Task prompt
Every line of the entries below from the one containing "подарков от дизайн" to the one containing "письменного разрешения администратора.", both ends included, must be written out exactly. No other line belongs in the answer.

Saved data entries
______________________________

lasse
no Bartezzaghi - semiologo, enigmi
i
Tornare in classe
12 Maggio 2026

______________________________

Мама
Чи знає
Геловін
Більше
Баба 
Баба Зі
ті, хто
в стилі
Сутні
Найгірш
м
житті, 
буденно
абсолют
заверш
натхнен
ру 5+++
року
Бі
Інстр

______________________________

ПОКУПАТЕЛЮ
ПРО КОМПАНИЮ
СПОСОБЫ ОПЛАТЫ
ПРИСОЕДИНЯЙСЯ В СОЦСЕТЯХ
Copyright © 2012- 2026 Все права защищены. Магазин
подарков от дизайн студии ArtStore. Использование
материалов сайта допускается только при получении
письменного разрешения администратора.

______________________________

Answer
подарков от дизайн студии ArtStore. Использование
материалов сайта допускается только при получении
письменного разрешения администратора.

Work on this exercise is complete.